TASK »
Throughout the records below, find each line holding "Identify" and copy it.

DATA RECORDS »

========

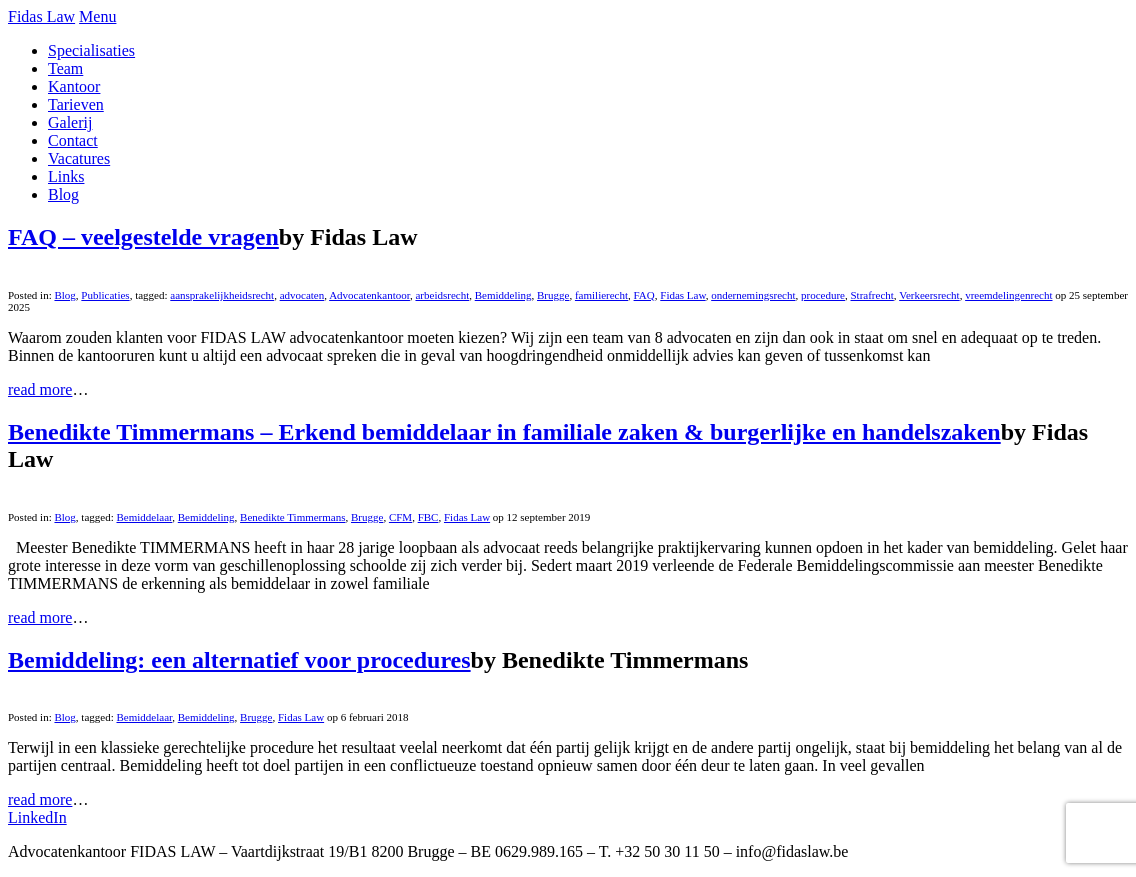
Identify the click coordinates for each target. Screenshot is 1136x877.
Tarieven (76, 104)
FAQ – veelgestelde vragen (143, 237)
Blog (63, 194)
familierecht (601, 295)
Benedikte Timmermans (292, 517)
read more (40, 389)
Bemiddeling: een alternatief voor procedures (239, 660)
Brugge (553, 295)
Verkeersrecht (929, 295)
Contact (73, 140)
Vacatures (79, 158)
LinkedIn (37, 817)
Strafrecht (871, 295)
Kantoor (74, 86)
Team (65, 68)
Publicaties (105, 295)
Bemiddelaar (145, 517)
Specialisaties (91, 50)
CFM (400, 517)
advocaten (302, 295)
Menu (97, 16)
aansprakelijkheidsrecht (222, 295)
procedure (823, 295)
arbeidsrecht (442, 295)
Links (66, 176)
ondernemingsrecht (753, 295)
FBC (428, 517)
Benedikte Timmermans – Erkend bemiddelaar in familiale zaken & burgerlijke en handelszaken (504, 432)
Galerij (70, 122)
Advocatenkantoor (369, 295)
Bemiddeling (503, 295)
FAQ (644, 295)
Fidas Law (41, 16)
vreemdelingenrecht (1008, 295)
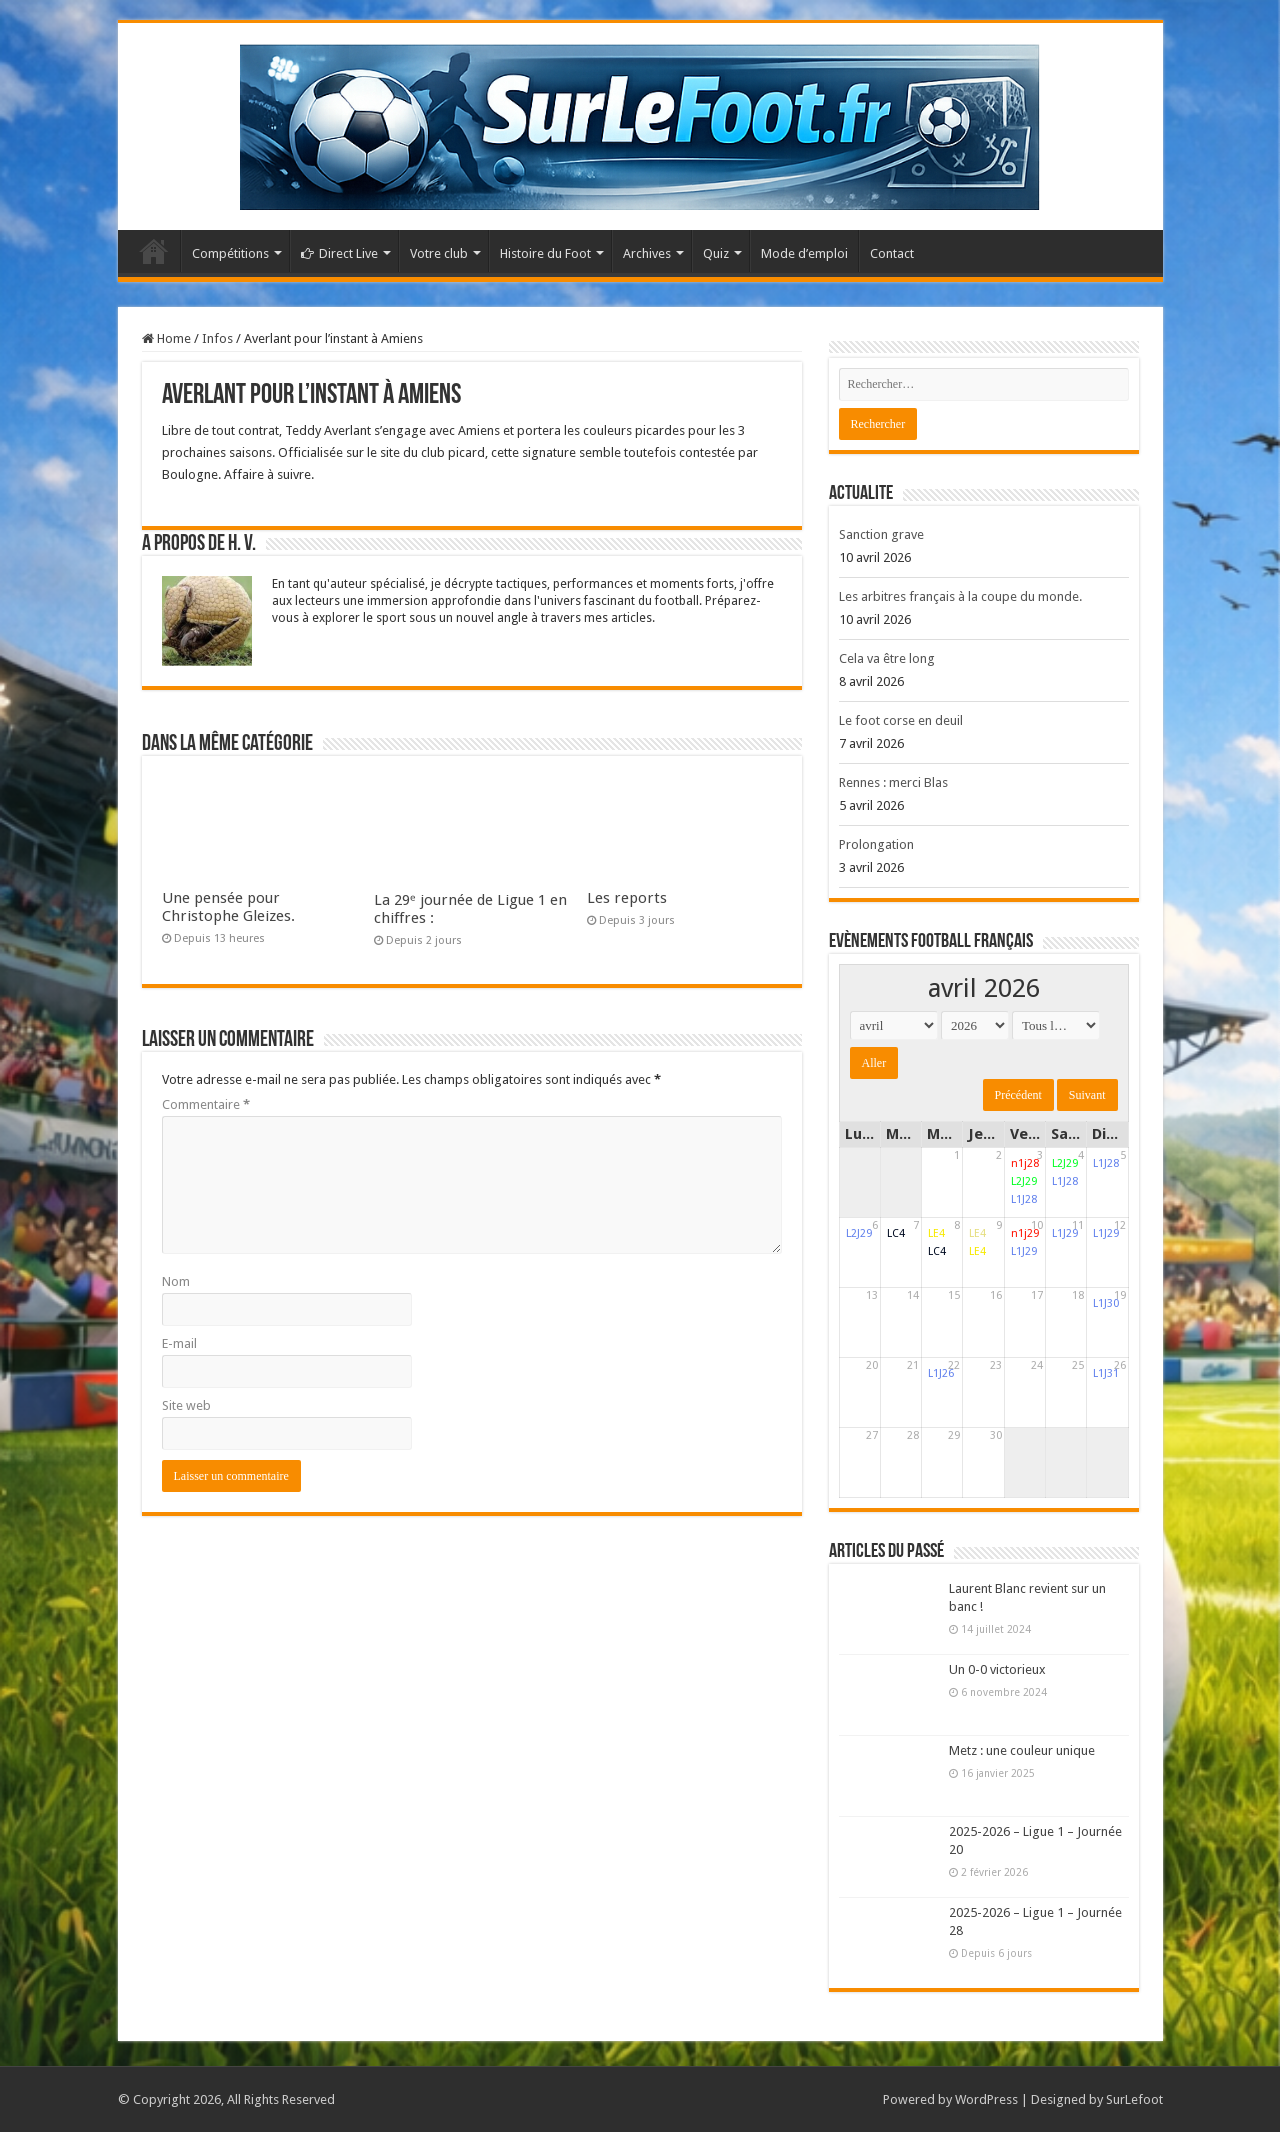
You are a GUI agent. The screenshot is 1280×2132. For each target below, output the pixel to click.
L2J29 (1024, 1181)
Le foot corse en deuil (901, 720)
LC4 (896, 1233)
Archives (647, 253)
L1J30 (1106, 1303)
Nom (176, 1281)
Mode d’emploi (804, 253)
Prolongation (876, 844)
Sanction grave (881, 534)
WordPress (986, 2099)
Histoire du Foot (545, 253)
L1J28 (1024, 1199)
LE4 (936, 1233)
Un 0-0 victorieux (997, 1669)
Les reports (627, 898)
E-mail (179, 1343)
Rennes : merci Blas (893, 782)
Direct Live (339, 253)
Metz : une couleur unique (1022, 1750)
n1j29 (1025, 1233)
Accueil (154, 251)
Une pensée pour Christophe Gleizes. (228, 907)
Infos (217, 338)
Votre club (439, 253)
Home (166, 338)
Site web (186, 1405)
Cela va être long (887, 658)
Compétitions (230, 253)
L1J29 (1024, 1251)
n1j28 (1025, 1163)
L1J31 (1106, 1373)
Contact (892, 253)
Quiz (716, 253)
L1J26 (941, 1373)
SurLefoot (1134, 2099)
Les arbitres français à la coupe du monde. (960, 596)
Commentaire (206, 1104)
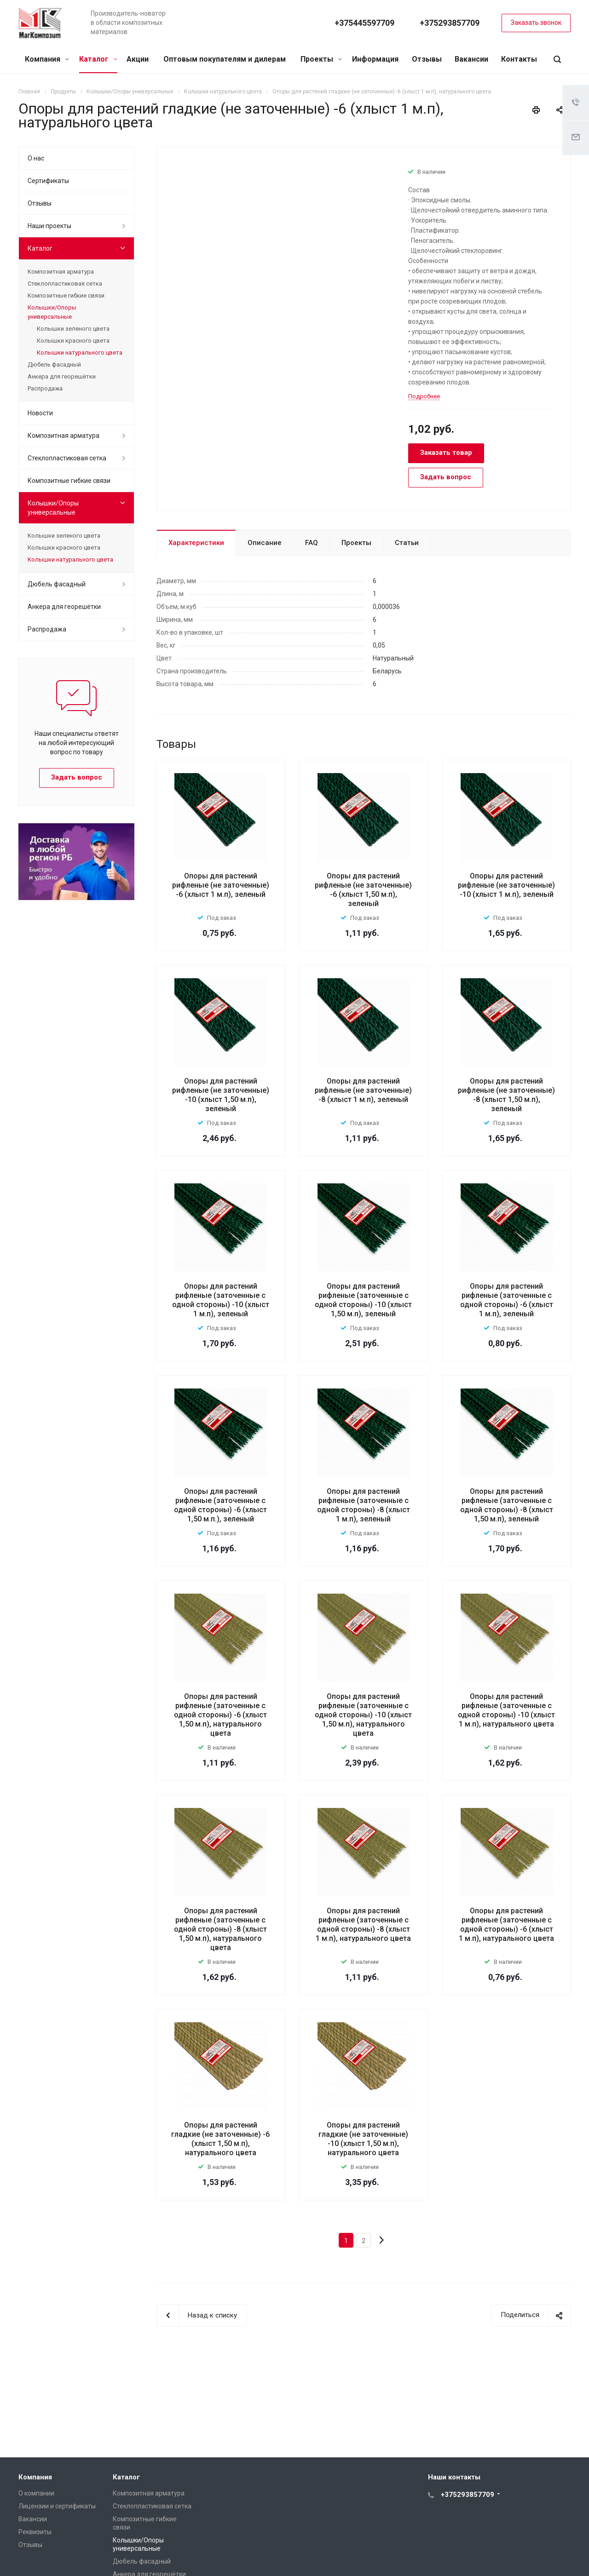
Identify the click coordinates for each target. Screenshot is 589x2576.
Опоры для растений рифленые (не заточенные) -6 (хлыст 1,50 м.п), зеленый (363, 890)
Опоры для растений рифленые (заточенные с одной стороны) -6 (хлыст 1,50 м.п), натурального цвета (220, 1715)
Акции (138, 59)
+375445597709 (364, 23)
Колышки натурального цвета (79, 352)
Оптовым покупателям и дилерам (224, 59)
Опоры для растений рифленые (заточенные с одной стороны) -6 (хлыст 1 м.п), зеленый (506, 1300)
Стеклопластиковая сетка (65, 283)
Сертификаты (48, 180)
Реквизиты (35, 2532)
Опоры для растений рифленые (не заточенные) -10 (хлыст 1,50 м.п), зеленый (220, 1095)
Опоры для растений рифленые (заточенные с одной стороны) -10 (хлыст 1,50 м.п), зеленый (363, 1300)
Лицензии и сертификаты (57, 2506)
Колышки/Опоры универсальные (52, 312)
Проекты (321, 59)
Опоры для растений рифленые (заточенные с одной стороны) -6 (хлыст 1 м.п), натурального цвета (506, 1924)
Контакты (519, 59)
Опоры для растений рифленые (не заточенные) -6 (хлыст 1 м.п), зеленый (220, 885)
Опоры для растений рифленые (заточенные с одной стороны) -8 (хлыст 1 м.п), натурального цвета (363, 1924)
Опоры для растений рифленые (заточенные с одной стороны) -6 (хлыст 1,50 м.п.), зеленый (220, 1505)
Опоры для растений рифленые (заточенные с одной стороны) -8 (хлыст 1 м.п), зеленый (363, 1505)
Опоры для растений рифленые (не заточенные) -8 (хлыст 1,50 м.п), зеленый (506, 1095)
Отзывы (427, 59)
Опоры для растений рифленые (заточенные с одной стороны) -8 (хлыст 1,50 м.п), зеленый (506, 1505)
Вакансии (471, 59)
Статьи (407, 543)
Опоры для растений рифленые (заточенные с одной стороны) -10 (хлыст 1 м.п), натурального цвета (506, 1710)
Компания (47, 59)
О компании (36, 2493)
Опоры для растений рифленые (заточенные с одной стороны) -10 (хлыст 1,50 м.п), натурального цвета (363, 1715)
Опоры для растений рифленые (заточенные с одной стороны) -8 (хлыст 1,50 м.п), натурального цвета (220, 1929)
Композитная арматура (61, 271)
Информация (375, 59)
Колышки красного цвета (73, 340)
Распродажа (45, 388)
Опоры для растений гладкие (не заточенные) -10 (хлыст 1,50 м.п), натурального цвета (363, 2139)
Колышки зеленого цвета (73, 328)
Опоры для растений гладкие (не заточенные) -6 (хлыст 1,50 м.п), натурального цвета (220, 2139)
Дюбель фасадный (54, 364)
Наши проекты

========

RESULT BELOW »
Identify the click coordinates for each target. Screenshot is 1136x877.
Identify the click coordinates for each target. Screenshot is 589x2576.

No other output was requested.